Test Kensington KeyFolio Expert : quand les claviers se plient en quatre (bonus galerie photos)

Mobilité
Kensington KeyFolio Expert : clavier pour Android et Windows

A mesure que les tablettes font leur nid en entreprise, se fait ressentir la nécessité de leur adjoindre un clavier. Dans cet esprit, Kensington met en lumière son KeyFolio Expert. Tour d’horizon et galerie photos.

A l’épreuve du quotidien

Au déballage, l’on découvre le KeyFolio Expert lové dans un insert cartonné sur lequel figure un mode d’emploi express, tout en images, pas forcément explicite, mais en est-il vraiment besoin ?

Pour s’enquérir des quelques fonctionnalités additionnelles, typiquement la procédure de couplage à une tablette, il conviendra de se tourner vers le manuel multilingue et ses 8 pages détaillées en français.

En conformité avec la mauvaise impression que laisse une pesée à 295 grammes (près de 50% de la masse d’une tablette conventionnelle), l’on découvre un produit volumineux au possible.

Mais s’il occupe de l’espace une fois étalé de tout son long, le KeyFolio Expert se replie en un tournemain.

Il adopte par ailleurs des matériaux nobles. Exit le plastique, excepté pour la partie clavier en elle-même, qui fait preuve d’un haut niveau de résistance aux agressions du quotidien, y compris les éraflures de petits objets tels des stylos.

Pour l’utilisateur, le principe est simple et le concept, modulaire. Quatre parties égales se meuvent, se superposent et s’inclinent à différents angles, pour autant de postures de travail étonnantes de stabilité.

Le tout est effectif sans pieds antidérapants, y compris sur les surfaces les plus lisses comme une table métallique. Le KeyFolio n’y bouge pas d’un iota.
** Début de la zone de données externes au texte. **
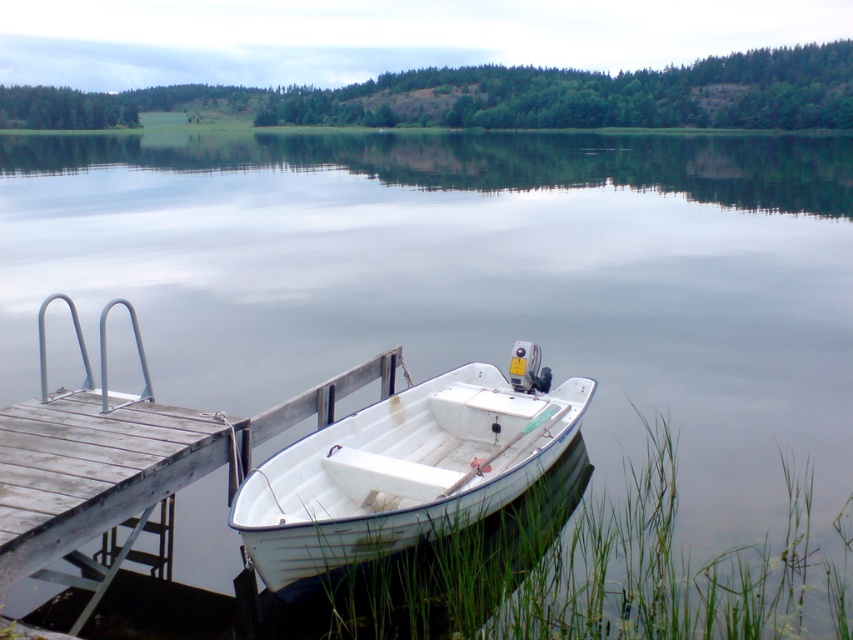 You are standing on the wooden dock and see the point marked at coordinates (404, 468). What object is located at that point?

The white matte boat at lower center is located at the point marked at coordinates (404, 468).

You are standing on the dock and see two points marked on the water. The first point is at coordinates point [483,492] and the second point is at point [390,364]. Which point is closer to you?

Point [483,492] is in front of point [390,364], so the first point is closer to you. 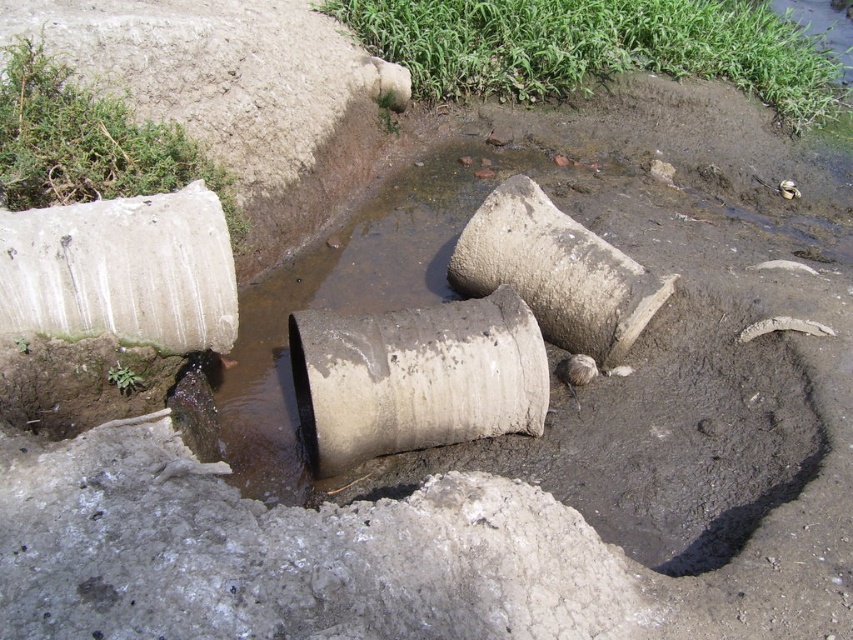 Question: Is muddy concrete pipe at center thinner than gray concrete water pipe at center?

Choices:
 (A) yes
 (B) no

Answer: (B)

Question: Is muddy concrete pipe at center closer to camera compared to gray concrete water pipe at center?

Choices:
 (A) no
 (B) yes

Answer: (B)

Question: Does muddy concrete pipe at center appear on the left side of gray concrete water pipe at center?

Choices:
 (A) no
 (B) yes

Answer: (B)

Question: Among these points, which one is farthest from the camera?

Choices:
 (A) (408, 308)
 (B) (621, 269)

Answer: (A)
En outre, l’utiliser sur les genoux ne pose pas de problème. Porter un pantalon en jean favorise littéralement l’adhérence, un avantage abasourdissant, mais bien réel.

Toutefois, avant même de fixer une tablette, le regard se porte tout naturellement sur la partie clavier.

Hormis quelques raccourcis barbares gravés dans le marbre et imprimés noir sur blanc dans le manuel d’utilisation (CTRL – FN – F pour réinitialiser ; CTRL-FN et des touches personnalisables pour basculer entre les modes Android et Windows), l’agencement est cohérent.

Si ce n’est une impasse notoire : les signes supérieur (>) et inférieur (<) n’ont pas de touche dédiée. Ils sont déportés sur le SHIFT gauche et doublés à l’autre extrémité, sur la touche étoile. Un artifice qui siéra aussi bien aux gauchers qu’aux droitiers.

La rangée supérieure offre 12 touches de fonction, par défaut accessibles d’un seul doigt, sans avoir à se soucier du modificateur FN, situé en bas à gauche sur le clavier, et qui n’est là qu’en supplément.

Plus regrettable, le réglage de la luminosité passe à la trappe au profit de raccourcis : recherche rapide, lancement du navigateur Web, ouverture de l’explorateur de fichiers et accès au menu des paramètres.

Bonne nouvelle, la touche de suppression (Suppr.) est au rendez-vous, elle qui s’affiche aux abonnés absents sur nombre de ces claviers, contraignant à effacer par la droite.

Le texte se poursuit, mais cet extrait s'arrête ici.